One has to admire the total lack of knowledge retention and disregard for historical facts as well as the predictable rhetoric that the National Post seems to Post-it Post Haste require in their overtly Caucasian editorial staff writers. Ifs more than obvious, it’s downright in your face, with the extended middle finger waving in the air…at least as far as Aboriginal Peoples are concerned.
The August 28 National Post editorial talks about the $7 billion that permits “tens of thousands to be spent on each reserve household.” In Cree country we calculated that it was around $13,000 per household compared to southern non-Native households who averaged $25,000 per household for similar services.
National Post-it notes that Native communities are “beset by higher rates of chronic ill health and infant mortality, lower incomes, higher rates of welfare dependency and substance abuse, more youth suicides and inferior infrastructure.”
Now get this, the writer blames only corrupt and incompetent band governance. Talk about the big lie. Didn’t the writer even do any research at all? Obviously not or he would have seen the same reasons used to sterilize women, take children and foster them out and justify the residential school system. All this happened before Native leadership got to administer their own poverty!
The solutions are simple; all Aboriginals should become a part of the “greater society of Canada” that the writer seems to be so proud of.
A society he is part of and wants to assimilate Aboriginal Peoples into. Hasn’t he read the international definition of genocide, because isn’t that exactly what he is advocating? This same thing has been advocated in the past and enforced. The results were the deplorable conditions that the National Post tries to attribute to the “poorly educated and nepotistic native leaders” that we supposedly suffer from en masse.
As for blindly handing over money, nothing could be further from the truth. Audits are required and controls are more stringent than in non-Native communities. A non-Native community like Toronto is allowed to have a 25 per cent or more deficit in Ontario compared to 8 per cent for the Native community across the board in Canada.

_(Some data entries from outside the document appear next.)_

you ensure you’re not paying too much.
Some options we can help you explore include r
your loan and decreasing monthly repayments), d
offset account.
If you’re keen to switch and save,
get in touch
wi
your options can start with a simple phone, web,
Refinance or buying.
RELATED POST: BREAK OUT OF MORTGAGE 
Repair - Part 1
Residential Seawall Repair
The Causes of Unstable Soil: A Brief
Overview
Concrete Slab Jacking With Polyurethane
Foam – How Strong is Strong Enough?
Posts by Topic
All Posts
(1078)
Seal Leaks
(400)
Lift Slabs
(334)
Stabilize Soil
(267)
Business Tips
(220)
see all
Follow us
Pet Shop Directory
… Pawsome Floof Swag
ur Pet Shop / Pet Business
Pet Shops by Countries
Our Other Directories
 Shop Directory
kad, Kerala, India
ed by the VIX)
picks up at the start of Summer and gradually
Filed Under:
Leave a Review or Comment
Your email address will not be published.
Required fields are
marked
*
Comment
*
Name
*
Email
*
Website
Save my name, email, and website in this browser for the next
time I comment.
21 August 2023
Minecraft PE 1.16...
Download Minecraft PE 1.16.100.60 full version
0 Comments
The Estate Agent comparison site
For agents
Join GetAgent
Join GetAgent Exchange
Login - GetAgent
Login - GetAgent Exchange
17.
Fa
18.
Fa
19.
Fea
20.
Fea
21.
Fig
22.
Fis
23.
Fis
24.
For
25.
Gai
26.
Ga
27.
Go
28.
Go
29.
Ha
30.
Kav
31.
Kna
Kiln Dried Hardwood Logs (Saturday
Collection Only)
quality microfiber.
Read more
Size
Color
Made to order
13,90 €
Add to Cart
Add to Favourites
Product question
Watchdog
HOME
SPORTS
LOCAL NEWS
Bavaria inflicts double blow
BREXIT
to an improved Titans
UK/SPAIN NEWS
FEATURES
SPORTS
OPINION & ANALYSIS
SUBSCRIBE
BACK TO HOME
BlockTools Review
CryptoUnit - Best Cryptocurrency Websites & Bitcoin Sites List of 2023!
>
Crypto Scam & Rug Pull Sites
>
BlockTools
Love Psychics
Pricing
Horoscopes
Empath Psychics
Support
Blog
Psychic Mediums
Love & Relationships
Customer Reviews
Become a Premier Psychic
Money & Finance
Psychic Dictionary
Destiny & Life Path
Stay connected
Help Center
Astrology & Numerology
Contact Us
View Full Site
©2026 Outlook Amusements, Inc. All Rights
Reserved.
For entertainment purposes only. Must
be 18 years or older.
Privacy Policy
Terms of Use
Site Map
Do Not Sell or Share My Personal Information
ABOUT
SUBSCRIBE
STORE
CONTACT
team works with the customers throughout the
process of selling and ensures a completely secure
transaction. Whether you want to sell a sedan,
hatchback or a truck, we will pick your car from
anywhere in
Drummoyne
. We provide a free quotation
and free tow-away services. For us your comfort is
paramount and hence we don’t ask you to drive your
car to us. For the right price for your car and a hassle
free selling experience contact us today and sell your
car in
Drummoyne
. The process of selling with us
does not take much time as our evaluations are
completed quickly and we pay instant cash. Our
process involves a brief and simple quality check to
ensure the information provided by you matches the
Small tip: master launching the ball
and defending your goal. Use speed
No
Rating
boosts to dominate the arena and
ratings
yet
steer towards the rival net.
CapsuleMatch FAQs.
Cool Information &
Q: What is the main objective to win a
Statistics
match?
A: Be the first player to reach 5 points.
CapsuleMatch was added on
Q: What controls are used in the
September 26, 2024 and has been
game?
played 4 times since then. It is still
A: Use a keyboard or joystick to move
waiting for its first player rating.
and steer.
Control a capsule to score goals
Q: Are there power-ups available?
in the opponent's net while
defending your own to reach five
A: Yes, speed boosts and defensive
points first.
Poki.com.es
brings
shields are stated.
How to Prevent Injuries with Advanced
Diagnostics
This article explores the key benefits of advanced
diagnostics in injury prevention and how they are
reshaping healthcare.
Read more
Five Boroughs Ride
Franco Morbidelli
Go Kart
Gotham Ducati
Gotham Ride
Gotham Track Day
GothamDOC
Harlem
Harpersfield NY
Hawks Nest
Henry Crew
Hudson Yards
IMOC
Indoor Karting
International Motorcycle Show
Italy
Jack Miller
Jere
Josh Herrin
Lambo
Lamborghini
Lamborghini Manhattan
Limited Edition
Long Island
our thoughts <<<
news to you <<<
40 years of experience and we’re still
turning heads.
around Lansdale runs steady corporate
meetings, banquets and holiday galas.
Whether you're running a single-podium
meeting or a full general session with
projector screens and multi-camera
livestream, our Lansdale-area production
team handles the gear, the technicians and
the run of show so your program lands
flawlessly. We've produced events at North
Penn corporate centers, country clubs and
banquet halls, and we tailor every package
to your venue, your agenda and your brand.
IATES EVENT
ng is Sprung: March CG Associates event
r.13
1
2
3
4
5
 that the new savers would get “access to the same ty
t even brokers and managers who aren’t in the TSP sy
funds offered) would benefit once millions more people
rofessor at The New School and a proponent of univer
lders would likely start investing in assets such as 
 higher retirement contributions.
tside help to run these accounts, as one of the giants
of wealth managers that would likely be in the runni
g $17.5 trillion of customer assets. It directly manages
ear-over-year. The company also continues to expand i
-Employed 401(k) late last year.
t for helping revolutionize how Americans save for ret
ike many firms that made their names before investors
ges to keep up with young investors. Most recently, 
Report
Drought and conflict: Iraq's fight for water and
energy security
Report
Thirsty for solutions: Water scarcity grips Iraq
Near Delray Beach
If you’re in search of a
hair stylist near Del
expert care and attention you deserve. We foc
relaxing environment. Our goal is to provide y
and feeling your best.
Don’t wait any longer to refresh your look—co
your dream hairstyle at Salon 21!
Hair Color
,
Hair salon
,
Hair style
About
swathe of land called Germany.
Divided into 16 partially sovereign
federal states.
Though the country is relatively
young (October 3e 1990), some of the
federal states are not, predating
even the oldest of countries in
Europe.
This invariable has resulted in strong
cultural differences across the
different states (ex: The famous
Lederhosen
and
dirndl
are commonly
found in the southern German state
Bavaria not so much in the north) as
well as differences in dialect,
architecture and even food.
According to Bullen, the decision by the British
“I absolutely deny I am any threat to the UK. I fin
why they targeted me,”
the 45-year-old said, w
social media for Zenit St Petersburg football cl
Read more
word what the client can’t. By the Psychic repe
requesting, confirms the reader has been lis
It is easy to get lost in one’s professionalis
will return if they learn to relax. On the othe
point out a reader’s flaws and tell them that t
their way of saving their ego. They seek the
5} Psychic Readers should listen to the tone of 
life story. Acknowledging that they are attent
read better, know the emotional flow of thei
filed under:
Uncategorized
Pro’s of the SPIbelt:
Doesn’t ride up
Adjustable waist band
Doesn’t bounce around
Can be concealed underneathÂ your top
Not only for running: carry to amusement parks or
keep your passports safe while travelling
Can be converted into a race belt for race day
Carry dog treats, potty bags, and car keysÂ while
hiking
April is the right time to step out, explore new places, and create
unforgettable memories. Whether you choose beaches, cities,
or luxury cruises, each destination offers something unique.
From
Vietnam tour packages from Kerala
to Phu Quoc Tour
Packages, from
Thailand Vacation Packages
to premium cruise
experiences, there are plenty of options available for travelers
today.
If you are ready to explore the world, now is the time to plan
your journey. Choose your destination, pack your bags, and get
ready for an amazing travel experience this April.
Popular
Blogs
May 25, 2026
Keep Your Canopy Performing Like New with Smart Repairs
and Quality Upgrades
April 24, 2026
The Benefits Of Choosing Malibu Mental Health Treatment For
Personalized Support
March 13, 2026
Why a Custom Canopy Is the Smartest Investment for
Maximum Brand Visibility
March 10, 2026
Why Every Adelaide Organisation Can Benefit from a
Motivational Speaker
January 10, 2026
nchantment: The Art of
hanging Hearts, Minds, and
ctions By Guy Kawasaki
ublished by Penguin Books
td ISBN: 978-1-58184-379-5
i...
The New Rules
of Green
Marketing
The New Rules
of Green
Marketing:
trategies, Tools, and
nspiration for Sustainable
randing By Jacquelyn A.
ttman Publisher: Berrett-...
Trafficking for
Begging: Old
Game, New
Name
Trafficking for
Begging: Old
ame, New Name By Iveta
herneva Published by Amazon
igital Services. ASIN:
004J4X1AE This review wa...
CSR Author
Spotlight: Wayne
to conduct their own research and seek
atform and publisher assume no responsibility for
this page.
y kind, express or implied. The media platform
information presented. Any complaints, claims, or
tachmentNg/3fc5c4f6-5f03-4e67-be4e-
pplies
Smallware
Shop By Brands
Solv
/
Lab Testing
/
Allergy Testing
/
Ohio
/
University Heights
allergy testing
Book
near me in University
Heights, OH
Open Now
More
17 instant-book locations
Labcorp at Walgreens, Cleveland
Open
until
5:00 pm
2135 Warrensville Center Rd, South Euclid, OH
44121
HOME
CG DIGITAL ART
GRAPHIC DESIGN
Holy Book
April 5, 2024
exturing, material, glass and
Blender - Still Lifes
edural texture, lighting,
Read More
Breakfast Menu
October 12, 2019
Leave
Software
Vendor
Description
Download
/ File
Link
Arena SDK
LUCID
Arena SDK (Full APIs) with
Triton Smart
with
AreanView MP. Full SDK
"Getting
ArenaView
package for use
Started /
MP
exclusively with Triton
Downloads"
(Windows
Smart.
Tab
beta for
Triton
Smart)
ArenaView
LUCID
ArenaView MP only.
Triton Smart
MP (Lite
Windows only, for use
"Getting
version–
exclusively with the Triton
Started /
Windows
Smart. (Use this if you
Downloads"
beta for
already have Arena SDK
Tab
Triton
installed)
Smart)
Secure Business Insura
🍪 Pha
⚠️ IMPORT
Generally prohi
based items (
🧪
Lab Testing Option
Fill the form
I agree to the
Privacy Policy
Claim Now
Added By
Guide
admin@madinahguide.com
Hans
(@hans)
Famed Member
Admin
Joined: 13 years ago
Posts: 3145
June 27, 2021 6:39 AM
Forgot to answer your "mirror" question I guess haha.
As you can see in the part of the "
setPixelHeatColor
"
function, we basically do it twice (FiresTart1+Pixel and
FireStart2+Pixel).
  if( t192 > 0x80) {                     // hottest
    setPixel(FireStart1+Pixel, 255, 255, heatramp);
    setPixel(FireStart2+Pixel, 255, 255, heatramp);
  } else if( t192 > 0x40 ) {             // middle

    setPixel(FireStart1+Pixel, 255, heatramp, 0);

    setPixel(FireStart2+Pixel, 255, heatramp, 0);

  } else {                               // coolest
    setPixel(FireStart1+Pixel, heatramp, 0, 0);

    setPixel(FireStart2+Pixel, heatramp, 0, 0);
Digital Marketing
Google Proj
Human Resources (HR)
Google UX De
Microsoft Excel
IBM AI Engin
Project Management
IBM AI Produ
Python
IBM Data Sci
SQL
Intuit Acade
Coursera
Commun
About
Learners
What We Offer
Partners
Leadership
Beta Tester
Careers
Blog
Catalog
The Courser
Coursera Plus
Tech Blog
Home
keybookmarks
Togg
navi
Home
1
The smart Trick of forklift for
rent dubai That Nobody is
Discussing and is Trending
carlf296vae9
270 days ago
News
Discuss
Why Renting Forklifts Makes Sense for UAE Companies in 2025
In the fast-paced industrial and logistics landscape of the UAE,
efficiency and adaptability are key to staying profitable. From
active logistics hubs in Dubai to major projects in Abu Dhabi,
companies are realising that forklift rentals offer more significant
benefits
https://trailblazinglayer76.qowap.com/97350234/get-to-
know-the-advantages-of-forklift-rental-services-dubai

The solution called for by the National Post is the movement of Natives from rural to urban areas. This too was tried in the past when the Federal government had something called the Buffalo Jump Program. This is where Native communities were designed to be so bad that Natives would supposedly flock to the cities and become disenfranchised. It didn’t work then and it won’t work now. But it is interesting to note that this program may have been the basis for some of those deplorable conditions the writer talks about.
Looking at the examples of cities as a place where the “pathologies bred of isolation and welfare dependency are more rare” I would have to point out the example of Winnipeg with it’s high Native population. It is full of pathologies if I have ever seen a place with such things. The Post never addresses Saskatchewan where Native men were left to die, allegedly by police.
As for the Federal Government deciding on its own what is best for the Indian in its Governance Act, we have seen the past results of similar processes and never again will Natives allow themselves to be un-consulted as to their future. All in all, I felt the National Post editorial should be one that Coon Come takes to South Africa with him to show the level of benevolent racism that is prevalent in a national newspaper.
Has it ever occurred to the writer in question that when he mentions “natives should cease to be considered outsiders in their own land,” that he might actually be an outsider in Native land?